THE GRAB on bank deposits that accompanied Cyprus’ bailout could be repeated elsewhere in the eurozone, and the bloc’s banking union may not be strong enough when it is introduced, Standard & Poor’s said yesterday.
“We believe that the events in Cyprus highlight the increased reluctance of financially stronger eurozone countries to make their taxpayers’ funds available to recapitalise banks outside their home jurisdictions,” the credit ratings agency said in a report.
“For this reason, although the key features of the Cypriot banking system are not shared by other eurozone countries, we consider that the bail-in may indeed create a precedent.”
Speaking at the London School of Economics, Athanasios Orphanides, who headed Cyprus’ central bank during much of the run up to the crisis, slammed the handling of the situation by both the island’s government and eurozone leaders.
“I read this (deposit grab) as another Deauville,” Orphanides said, referring to the groundbreaking agreement between German Chancellor Angela Merkel and then French President Nicolas Sarkozy to impose losses on Greek bondholders.

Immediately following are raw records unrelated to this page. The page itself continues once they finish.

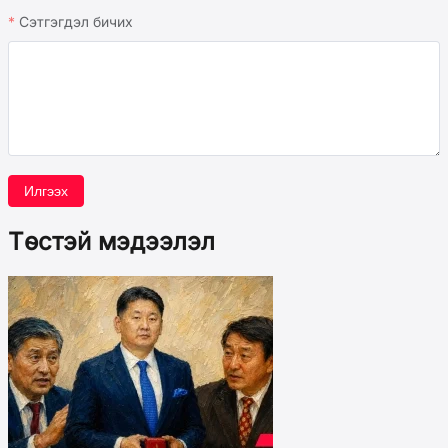
Сэтгэгдэл бичих
Илгээх
Төстэй мэдээлэл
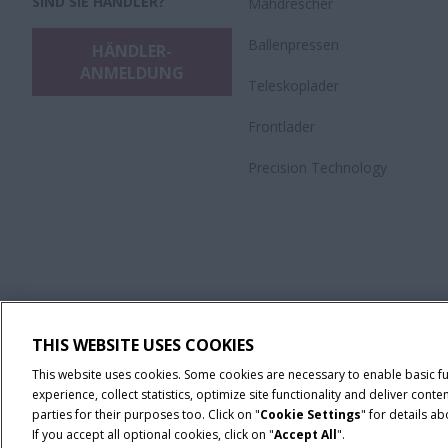
SIND SIE HÄNDLER?
Mähdrescher
Ballenpressen
HÄNDLER-
ANMELDUNG
Teleskoplader
Frontlader
Precision Technology
THIS WEBSITE USES COOKIES
This website uses cookies. Some cookies are necessary to enable basic f
experience, collect statistics, optimize site functionality and deliver co
parties for their purposes too. Click on "
Cookie Settings
" for details a
If you accept all optional cookies, click on "
Accept All
".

“It is not yet clear what has been done to the banking sector in the periphery… The issue is how this may play out going forward.”
S&P’s report also raised concerns that the eurozone’s plans for a banking union – designed to break the link between costly bank bailouts and unmanageable sovereign debt levels – may fall short of requirements.
The union is due to come into force by mid-2014 but there has been substantial backsliding on the original blueprint, with Germany in particular resistant to committing taxpayers’ money to supporting banks outside its borders.
S&P credit analyst Richard Barnes said the increasingly “minimalist”-looking plans would “do little to make the eurozone a more cohesive monetary union or address banks’ direct and indirect dependence on the creditworthiness of their national governments.”
“Unless the banking union delivers greater integration than currently appears achievable, the creditworthiness of banks will likely remain dependent on their home sovereigns’ creditworthiness. Therefore, they would remain vulnerable to any further deterioration in the operating environment,” he added.